Faire dans l’humour à Europe 1, n’est pas chose facile. C’est un segment prestigieux de l’ADN de la chaîne dont un des studios porte le nom de Coluche, ce type qui anima quelques émissions culte de la station à la fin des années 70 comme « On n’est pas là pour se faire engueuler ». Une liberté de ton, de vocabulaire et un maniement du second degré (dont le 21ème siècle a été amputé pour cause d'obésité morale) qui lui vaudrait au minimum la prison aujourd’hui pour autant qu’il ait eu la chance d’échapper à la décapitation.

Canteloup et Anne Roumanoff évacués, le lourd héritage du rire repose désormais à Europe 1 sur les épaules d’un grand gaillard répondant au nom de Matthieu Noël. Il répète à satiété qu’il est le Suisse de la bande. Effet de manche. Pas plus suisse que le Pape n’est italien, il est né à Genève au hasard d’une mission de ses parents traducteurs à l’ONU. En témoigne son incapacité à prononcer correctement le nom d’un lieu suisse en dehors de sa ville natale, comme lorsqu’il se vante faussement d’avoir échangé des balles avec Federer à Ecublansse.

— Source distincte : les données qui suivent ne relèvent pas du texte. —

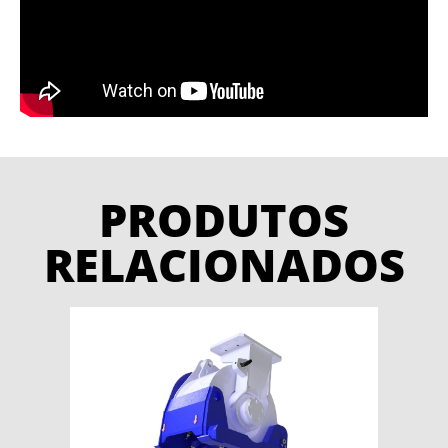
PRODUTOS
RELACIONADOS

Matthieu Noël, un esprit vif et agile. Il fait oublier Canteloup. C’est tout dire.

Il intervient dans la matinale où il plaide avec autant de talent que de mauvaise foi les causes les plus impossibles et l’après-midi dans « Historiquement vôtre » où il joue admirablement le faux faire-valoir de Stéphane Berne. En compagnie d’Olivier Poels, David Castello-Lopes (beaucoup plus drôle ici qu’à la RTS) et Clémentine Portier-Kaltenbach (une intelligence supérieure comme les familles françaises protestantes savent en accoucher), les deux s’entendent à merveille et produisent deux heures de pur bonheur radiophonique en racontant « l’histoire sans se la raconter ». Matthieu Noël est une perle rare, un esprit vif qui a fait du détournement des propos hors antenne de ses collègues sa marque de fabrique. Il fait oublier Canteloup. C’est tout dire.

Emerger du vacarme


Le pari d’Europe 1, version Bolloré et abhorrée de l’élite du métier qui y voit bien sûr une dérive populiste, comme à chaque fois que son écrasante domination autoproclamée «progressiste » est contestée, réussira-t-il ? Les résultats d’audience de la nouvelle grille ne sont pas encore publics. En revanche, ceux de la grille d’été, après le départ des anciennes gloires, sont prometteurs. Quoi qu’il en soit, on ne peut que l’espérer tant il est important de tendre un micro à ceux qui défendent des valeurs – liberté, prospérité, innovation, esprit d’entreprise, progrès (scientifique notamment) – rendues inaudibles par le vacarme de la pensée médiatique unique.